March 22, 2006, Hamburg, Germany--The first measuring period for external users at the new X-ray radiation source VUV-FEL at DESY in Hamburg has been successfully concluded. Since its official startup in August 2005, a total of 14 research teams from ten countries have carried out first experiments using the facility's intense laser beam.
"Both the external researchers and the DESY team gained most valuable experience with the new machine," DESY research director Professor Jochen Schneider said. "As a worldwide unique pioneering facility for free-electron lasers for the generation of X-ray radiation, the VUV-FEL for example offers completely new possibilities to trace various processes on extremely short time scales.
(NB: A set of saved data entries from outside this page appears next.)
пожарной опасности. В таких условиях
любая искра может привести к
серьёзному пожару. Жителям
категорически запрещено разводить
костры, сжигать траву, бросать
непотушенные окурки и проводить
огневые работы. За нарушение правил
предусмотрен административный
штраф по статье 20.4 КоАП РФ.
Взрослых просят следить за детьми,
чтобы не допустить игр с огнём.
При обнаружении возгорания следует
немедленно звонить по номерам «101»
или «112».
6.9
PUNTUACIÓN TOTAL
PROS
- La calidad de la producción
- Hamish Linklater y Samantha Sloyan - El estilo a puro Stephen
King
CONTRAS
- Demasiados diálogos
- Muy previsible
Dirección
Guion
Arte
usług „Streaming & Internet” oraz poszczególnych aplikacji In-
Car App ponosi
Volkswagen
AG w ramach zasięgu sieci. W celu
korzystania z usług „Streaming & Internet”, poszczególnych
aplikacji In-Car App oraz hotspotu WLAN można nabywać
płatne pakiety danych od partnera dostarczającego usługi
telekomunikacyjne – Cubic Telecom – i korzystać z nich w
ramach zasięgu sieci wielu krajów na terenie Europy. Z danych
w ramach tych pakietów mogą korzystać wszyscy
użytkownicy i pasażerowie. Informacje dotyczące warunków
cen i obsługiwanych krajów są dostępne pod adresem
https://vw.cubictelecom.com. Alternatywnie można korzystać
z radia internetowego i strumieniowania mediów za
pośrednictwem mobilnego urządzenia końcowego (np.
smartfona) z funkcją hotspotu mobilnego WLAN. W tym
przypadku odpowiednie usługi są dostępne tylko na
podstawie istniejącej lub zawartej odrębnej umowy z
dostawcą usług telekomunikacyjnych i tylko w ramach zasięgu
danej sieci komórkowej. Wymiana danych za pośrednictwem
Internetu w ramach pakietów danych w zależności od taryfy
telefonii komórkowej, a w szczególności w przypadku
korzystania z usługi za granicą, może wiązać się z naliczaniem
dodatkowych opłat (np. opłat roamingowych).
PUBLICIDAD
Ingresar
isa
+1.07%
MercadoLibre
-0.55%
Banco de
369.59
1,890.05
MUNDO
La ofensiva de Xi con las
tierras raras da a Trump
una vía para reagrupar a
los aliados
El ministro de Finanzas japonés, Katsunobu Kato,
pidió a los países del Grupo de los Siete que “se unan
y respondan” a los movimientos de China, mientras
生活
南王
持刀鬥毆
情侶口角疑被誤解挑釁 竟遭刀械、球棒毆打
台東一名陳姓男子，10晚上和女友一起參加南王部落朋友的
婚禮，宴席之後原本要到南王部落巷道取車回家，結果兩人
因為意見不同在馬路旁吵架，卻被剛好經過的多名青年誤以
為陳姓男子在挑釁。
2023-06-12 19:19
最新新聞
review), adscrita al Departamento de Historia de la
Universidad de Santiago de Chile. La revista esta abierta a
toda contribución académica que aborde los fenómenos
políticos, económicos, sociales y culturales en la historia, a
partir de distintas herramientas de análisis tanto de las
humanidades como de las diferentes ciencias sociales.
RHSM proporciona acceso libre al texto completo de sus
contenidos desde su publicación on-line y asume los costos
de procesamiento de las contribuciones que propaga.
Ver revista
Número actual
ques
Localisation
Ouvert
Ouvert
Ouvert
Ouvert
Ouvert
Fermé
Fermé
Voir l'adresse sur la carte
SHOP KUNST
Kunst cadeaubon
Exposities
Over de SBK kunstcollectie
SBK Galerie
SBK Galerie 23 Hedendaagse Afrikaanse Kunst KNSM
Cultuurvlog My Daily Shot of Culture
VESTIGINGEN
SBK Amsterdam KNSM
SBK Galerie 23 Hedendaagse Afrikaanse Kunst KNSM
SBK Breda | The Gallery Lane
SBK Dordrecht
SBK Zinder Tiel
The currently made first studies verify that these X-ray sources of the future will open another fascinating window for research."
The free-electron laser VUV-FEL is the worldwide first and until 2009 the only source of intense laser radiation in the ultraviolet and the soft X-ray range. The 300-meter-long facility at DESY generated laser flashes with a wavelength of 32 nanometers (billionths of a meter) for the first time in January 2005 – this is the shortest wavelength ever achieved with a free-electron laser. Since its official startup as a user facility in August 2005, the VUV-FEL has been at the disposal of research groups from all over the world for experiments in areas such as cluster physics, solid state physics, plasma research and biology. Four experimental stations are currently available, at which different instruments can be operated alternately.
"The VUV-FEL is an absolute novelty: For the first time, experiments with intense, pulsed laser radiation can now be carried out at these short wavelengths," said DESY physicist Josef Feldhaus, who is in charge of the coordination of the experiments at the VUV-FEL. "The researchers are thus venturing into completely uncharted terrain, of which nobody has any experience yet."